In VM’s & Templates I see an empty folder labelled vCLS.

I have tried creating a new cluster, moving a host to the new cluster & turning on DRS however this doesn’t generate any vCLS VM’s.  I can’t see any vCLS file info in any of the existing local or iSCSI datastores. 

Has anyone else come across this issue?

Thanks in advance!

Reply
0 Kudos
14 Replies
depping
Leadership
Leadership

what you can try is enabling retreat mode and disabling it on your cluster. this should trigger the provisioning of the vCLS VMs. I created a demo how to do this and shared it here: http://www.yellow-bricks.com/2020/10/27/demo-time-how-to-delete-the-vcls-vms/ 

I also posted more details on vCLS here: http://www.yellow-bricks.com/2020/10/09/vmware-vsphere-clustering-services-vcls-considerations-quest... 

Do note, vCLS VMs will be provisioned on any of the available datastores when the cluster is formed, or when vCenter detects the VMs are missing.  The VMs are not visible in the "hosts and clusters" view, but should be visible in the "VM and templates" view of vCenter Server

Reply
0 Kudos
Ian2498
Enthusiast
Enthusiast

Thanks for the info Duncan.  I will raise a change request & try enabling & disabling retreat mode.

Reply
0 Kudos
depping
Leadership
Leadership

Do note, while you disable/enable it, DRS does not work temporarily

Reply
0 Kudos
Ian2498
Enthusiast
Enthusiast

Hi Duncan, I have tested retreat mode in my test lab and this worked exactly as described.  Unfortunately when enabling & disabling retreat mode in the customer environment the vCLS VM's are not generated when changing the value to true.  I don't see any activity & the vCLS folder under VM’s & Templates remains empty.  There is nothing generated in recent tasks when enabling or disabling retreat mode. 

The only error I can see is on the cluster in cluster-name>monitor>events> ‘Cluster Agent VM is missing on cluster [Cluster Name] (vCLS)’ and this is repeated every 30 seconds.

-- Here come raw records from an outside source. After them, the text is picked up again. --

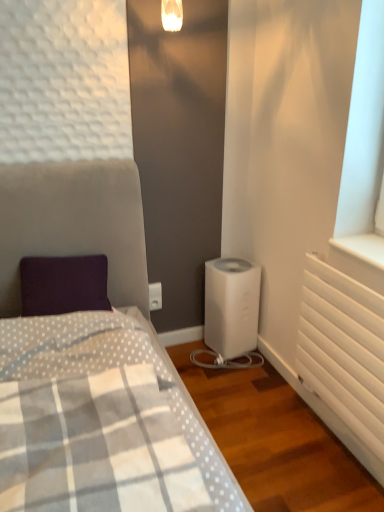 In order to click on vacant space in white matte radiator at right (from a real-world perspective) in this screenshot , I will do `click(341, 441)`. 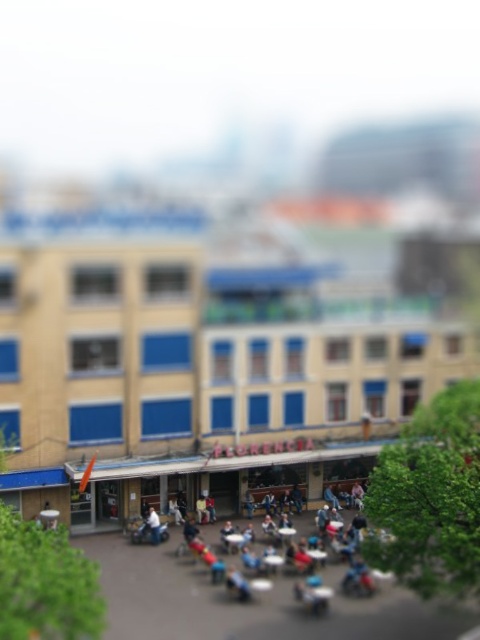 How much distance is there between blue fabric chair at center and white fabric jacket at center?

They are 2.28 meters apart.

How much distance is there between blue fabric chair at center and white fabric jacket at center?

blue fabric chair at center and white fabric jacket at center are 2.28 meters apart from each other.

Who is more distant from viewer, (184,528) or (156,524)?

Point (184,528)

You are a GUI agent. You are given a task and a screenshot of the screen. Output one action in this format:
    pyautogui.click(x=<x>, y=<y>)
    Task: Click on the blue fabric chair at center
    
    Given the screenshot: What is the action you would take?
    pyautogui.click(x=196, y=541) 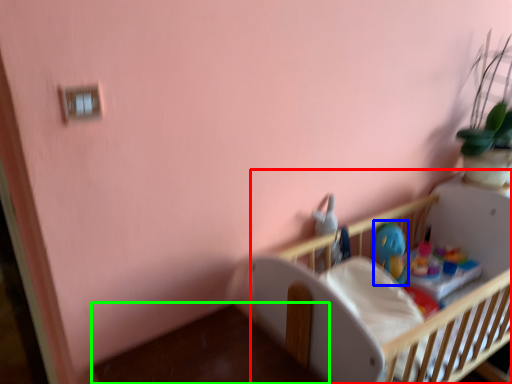 Question: Which object is positioned farthest from infant bed (highlighted by a red box)? Select from toy (highlighted by a blue box) and table (highlighted by a green box).

Choices:
 (A) toy
 (B) table

Answer: (B) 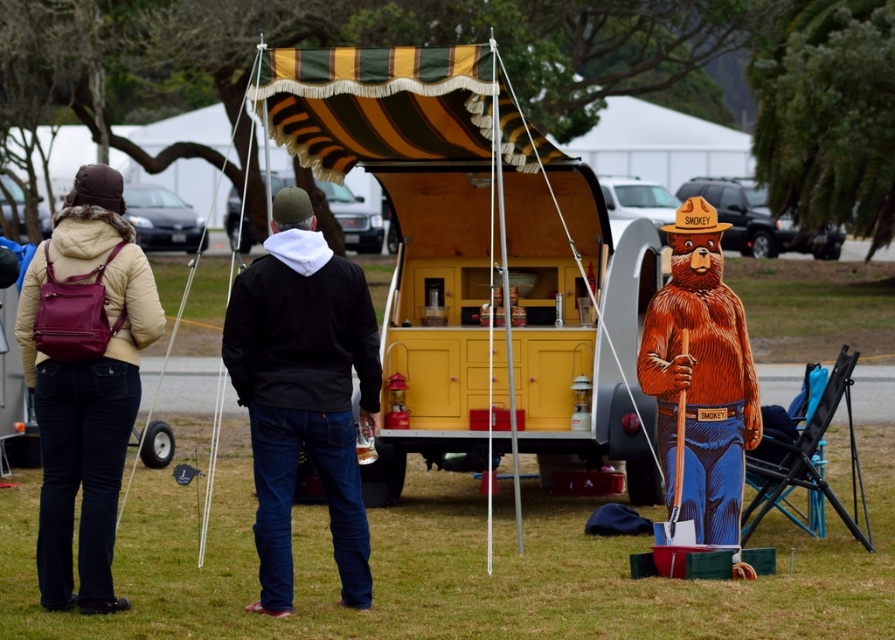 Question: Is black hoodie at center below wooden bear at center?

Choices:
 (A) yes
 (B) no

Answer: (B)

Question: Among these points, which one is farthest from the camera?

Choices:
 (A) (599, 381)
 (B) (667, 404)
 (C) (322, 320)
 (D) (112, 518)

Answer: (A)

Question: Considering the real-world distances, which object is closest to the wooden bear at center?

Choices:
 (A) yellow wood food truck at center
 (B) black hoodie at center
 (C) matte brown backpack at left

Answer: (B)

Question: Which point is closer to the camera?

Choices:
 (A) (708, 305)
 (B) (61, 360)
 (C) (448, 262)
 (D) (240, 342)

Answer: (B)

Question: Is matte brown backpack at left to the right of wooden bear at center from the viewer's perspective?

Choices:
 (A) no
 (B) yes

Answer: (A)

Question: Can you confirm if yellow wood food truck at center is positioned below matte brown backpack at left?

Choices:
 (A) no
 (B) yes

Answer: (A) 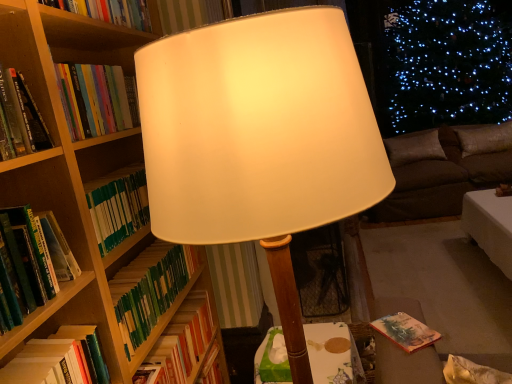 Describe the element at coordinates (333, 355) in the screenshot. I see `wooden table at center` at that location.

Identify the location of green hardcover book at left, which is the 2th book from top to bottom. (27, 255).

The width and height of the screenshot is (512, 384). What are the coordinates of `brown suede pillow at right, arranged as the 2th pillow when viewed from the right` in the screenshot? It's located at (414, 148).

The height and width of the screenshot is (384, 512). What do you see at coordinates (182, 343) in the screenshot?
I see `green matte book at left, which ranks as the 1th book in bottom-to-top order` at bounding box center [182, 343].

The height and width of the screenshot is (384, 512). What do you see at coordinates (260, 139) in the screenshot?
I see `matte white lampshade at center` at bounding box center [260, 139].

At what (x,y) coordinates should I click in order to perform the action: click on wooden table at center. Please return your answer as a coordinate pair (x, y). Looking at the image, I should click on (333, 355).

From the picture: Looking at their sizes, would you say brown fabric pillow at right, the first pillow positioned from the right, is wider or thinner than dark brown fabric couch at right?

Clearly, brown fabric pillow at right, the first pillow positioned from the right, has less width compared to dark brown fabric couch at right.

Which of these two, brown fabric pillow at right, the first pillow positioned from the right, or dark brown fabric couch at right, stands shorter?

With less height is brown fabric pillow at right, the first pillow positioned from the right.

From the image's perspective, between brown fabric pillow at right, marked as the 2th pillow in a left-to-right arrangement, and dark brown fabric couch at right, who is located below?

dark brown fabric couch at right, from the image's perspective.

Does brown suede pillow at right, arranged as the 2th pillow when viewed from the right, touch brown fabric pillow at right, marked as the 2th pillow in a left-to-right arrangement?

They are not placed beside each other.

Consider the image. From their relative heights in the image, would you say brown suede pillow at right, placed as the first pillow when sorted from left to right, is taller or shorter than brown fabric pillow at right, marked as the 2th pillow in a left-to-right arrangement?

Considering their sizes, brown suede pillow at right, placed as the first pillow when sorted from left to right, has more height than brown fabric pillow at right, marked as the 2th pillow in a left-to-right arrangement.

Identify the location of pillow on the right of brown suede pillow at right, arranged as the 2th pillow when viewed from the right. The width and height of the screenshot is (512, 384). (485, 139).

Which of these two, brown suede pillow at right, arranged as the 2th pillow when viewed from the right, or brown fabric pillow at right, the first pillow positioned from the right, is bigger?

With larger size is brown suede pillow at right, arranged as the 2th pillow when viewed from the right.

Is hardcover book at left, the 3th book viewed from the top, placed right next to hardcover book at upper left, which is the first book in top-to-bottom order?

No, hardcover book at left, the 3th book viewed from the top, is not in contact with hardcover book at upper left, which is the first book in top-to-bottom order.

Where is `the 2nd book below the hardcover book at upper left, the 4th book in the bottom-to-top sequence (from the image's perspective)`? the 2nd book below the hardcover book at upper left, the 4th book in the bottom-to-top sequence (from the image's perspective) is located at coordinates (59, 359).

What's the angular difference between hardcover book at left, the 3th book viewed from the top, and hardcover book at upper left, the 4th book in the bottom-to-top sequence,'s facing directions?

The facing directions of hardcover book at left, the 3th book viewed from the top, and hardcover book at upper left, the 4th book in the bottom-to-top sequence, are 0.00209 degrees apart.

From a real-world perspective, does wooden table at center stand above green hardcover book at left, which is the 3th book in bottom-to-top order?

No, from a real-world perspective, wooden table at center is not over green hardcover book at left, which is the 3th book in bottom-to-top order

Based on the photo, is wooden table at center positioned beyond the bounds of green hardcover book at left, which is the 3th book in bottom-to-top order?

Indeed, wooden table at center is completely outside green hardcover book at left, which is the 3th book in bottom-to-top order.

Who is bigger, wooden table at center or green hardcover book at left, which is the 3th book in bottom-to-top order?

With larger size is wooden table at center.

Is there a large distance between wooden table at center and green hardcover book at left, which is the 2th book from top to bottom?

wooden table at center is positioned a significant distance from green hardcover book at left, which is the 2th book from top to bottom.

From a real-world perspective, is matte white lampshade at center physically above green hardcover book at left, which is the 2th book from top to bottom?

No, from a real-world perspective, matte white lampshade at center is not above green hardcover book at left, which is the 2th book from top to bottom.

Is matte white lampshade at center oriented away from green hardcover book at left, which is the 2th book from top to bottom?

That's right, matte white lampshade at center is facing away from green hardcover book at left, which is the 2th book from top to bottom.

Considering the relative sizes of matte white lampshade at center and green hardcover book at left, which is the 3th book in bottom-to-top order, in the image provided, is matte white lampshade at center shorter than green hardcover book at left, which is the 3th book in bottom-to-top order,?

In fact, matte white lampshade at center may be taller than green hardcover book at left, which is the 3th book in bottom-to-top order.

Which is behind, point (331, 221) or point (19, 211)?

Point (19, 211)

From a real-world perspective, is brown suede pillow at right, placed as the first pillow when sorted from left to right, under green hardcover book at left, which is the 3th book in bottom-to-top order?

Yes.

Is brown suede pillow at right, placed as the first pillow when sorted from left to right, further to the viewer compared to green hardcover book at left, which is the 3th book in bottom-to-top order?

Yes.

Between brown suede pillow at right, placed as the first pillow when sorted from left to right, and green hardcover book at left, which is the 2th book from top to bottom, which one has larger width?

brown suede pillow at right, placed as the first pillow when sorted from left to right.

Which object is positioned more to the left, brown suede pillow at right, arranged as the 2th pillow when viewed from the right, or green hardcover book at left, which is the 2th book from top to bottom?

From the viewer's perspective, green hardcover book at left, which is the 2th book from top to bottom, appears more on the left side.

Looking at this image, do you think green hardcover book at left, which is the 3th book in bottom-to-top order, is within dark brown fabric couch at right, or outside of it?

green hardcover book at left, which is the 3th book in bottom-to-top order, lies outside dark brown fabric couch at right.

From the image's perspective, between green hardcover book at left, which is the 3th book in bottom-to-top order, and dark brown fabric couch at right, which one is located above?

dark brown fabric couch at right appears higher in the image.

Is green hardcover book at left, which is the 2th book from top to bottom, positioned with its back to dark brown fabric couch at right?

That's not correct — green hardcover book at left, which is the 2th book from top to bottom, is not looking away from dark brown fabric couch at right.

Who is shorter, green hardcover book at left, which is the 2th book from top to bottom, or dark brown fabric couch at right?

Standing shorter between the two is green hardcover book at left, which is the 2th book from top to bottom.

This screenshot has height=384, width=512. Find the location of `pillow that is the 1st one when counting backward from the dark brown fabric couch at right`. pillow that is the 1st one when counting backward from the dark brown fabric couch at right is located at coordinates (485, 139).

I want to click on pillow above the brown suede pillow at right, placed as the first pillow when sorted from left to right (from the image's perspective), so click(485, 139).

Which object lies nearer to the anchor point hardcover book at left, the 3th book viewed from the top, brown suede pillow at right, placed as the first pillow when sorted from left to right, or hardcover book at upper left, the 4th book in the bottom-to-top sequence?

hardcover book at upper left, the 4th book in the bottom-to-top sequence, lies closer to hardcover book at left, the 3th book viewed from the top, than the other object.

From the image, which object appears to be nearer to dark brown fabric couch at right, wooden table at center or green hardcover book at left, which is the 3th book in bottom-to-top order?

wooden table at center.

Estimate the real-world distances between objects in this image. Which object is further from dark brown fabric couch at right, hardcover book at upper left, the 4th book in the bottom-to-top sequence, or green hardcover book at left, which is the 2th book from top to bottom?

Among the two, green hardcover book at left, which is the 2th book from top to bottom, is located further to dark brown fabric couch at right.

Which object lies further to the anchor point dark brown fabric couch at right, brown suede pillow at right, arranged as the 2th pillow when viewed from the right, or matte white lampshade at center?

matte white lampshade at center lies further to dark brown fabric couch at right than the other object.

Which object lies further to the anchor point brown fabric pillow at right, the first pillow positioned from the right, hardcover book at left, which appears as the 2th book when ordered from the bottom, or hardcover book at upper left, the 4th book in the bottom-to-top sequence?

hardcover book at left, which appears as the 2th book when ordered from the bottom.

Considering their positions, is brown fabric pillow at right, the first pillow positioned from the right, positioned closer to dark brown fabric couch at right than green hardcover book at left, which is the 2th book from top to bottom?

brown fabric pillow at right, the first pillow positioned from the right.

Estimate the real-world distances between objects in this image. Which object is further from hardcover book at upper left, the 4th book in the bottom-to-top sequence, green matte book at left, which ranks as the 1th book in bottom-to-top order, or hardcover book at left, the 3th book viewed from the top?

green matte book at left, which ranks as the 1th book in bottom-to-top order, is positioned further to the anchor hardcover book at upper left, the 4th book in the bottom-to-top sequence.

Considering their positions, is green hardcover book at left, which is the 3th book in bottom-to-top order, positioned closer to green matte book at left, the fourth book when ordered from top to bottom, than brown fabric pillow at right, the first pillow positioned from the right?

green hardcover book at left, which is the 3th book in bottom-to-top order, lies closer to green matte book at left, the fourth book when ordered from top to bottom, than the other object.

At what (x,y) coordinates should I click in order to perform the action: click on table between matte white lampshade at center and dark brown fabric couch at right from front to back. Please return your answer as a coordinate pair (x, y). Looking at the image, I should click on (333, 355).

At what (x,y) coordinates should I click in order to perform the action: click on table between matte white lampshade at center and brown fabric pillow at right, the first pillow positioned from the right, from front to back. Please return your answer as a coordinate pair (x, y). The image size is (512, 384). Looking at the image, I should click on (333, 355).

Where is `book between hardcover book at left, the 3th book viewed from the top, and wooden table at center, in the horizontal direction`? The width and height of the screenshot is (512, 384). book between hardcover book at left, the 3th book viewed from the top, and wooden table at center, in the horizontal direction is located at coordinates (182, 343).

Locate an element on the screen. The height and width of the screenshot is (384, 512). couch positioned between green matte book at left, the fourth book when ordered from top to bottom, and brown suede pillow at right, arranged as the 2th pillow when viewed from the right, from near to far is located at coordinates (443, 170). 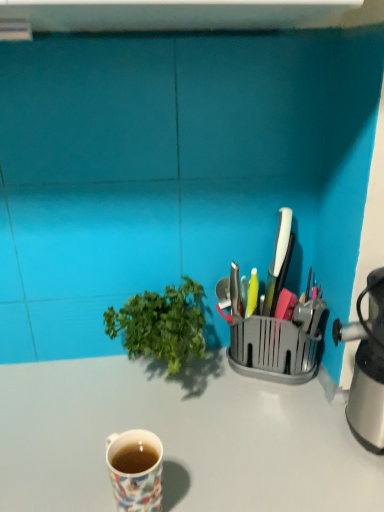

Looking at other community posts it seems I’m experiencing a very similar issue to the cluster issue reported by Marcin4.  The main difference being my affected clusters are not vSAN clusters.  

Just to confirm this is a production environment & all of the hardware is on the HCL.  The customer is using Gen 14 Dell servers (R640’s) and I checked all I/O devices are supported before upgrading to 7.0 U1a.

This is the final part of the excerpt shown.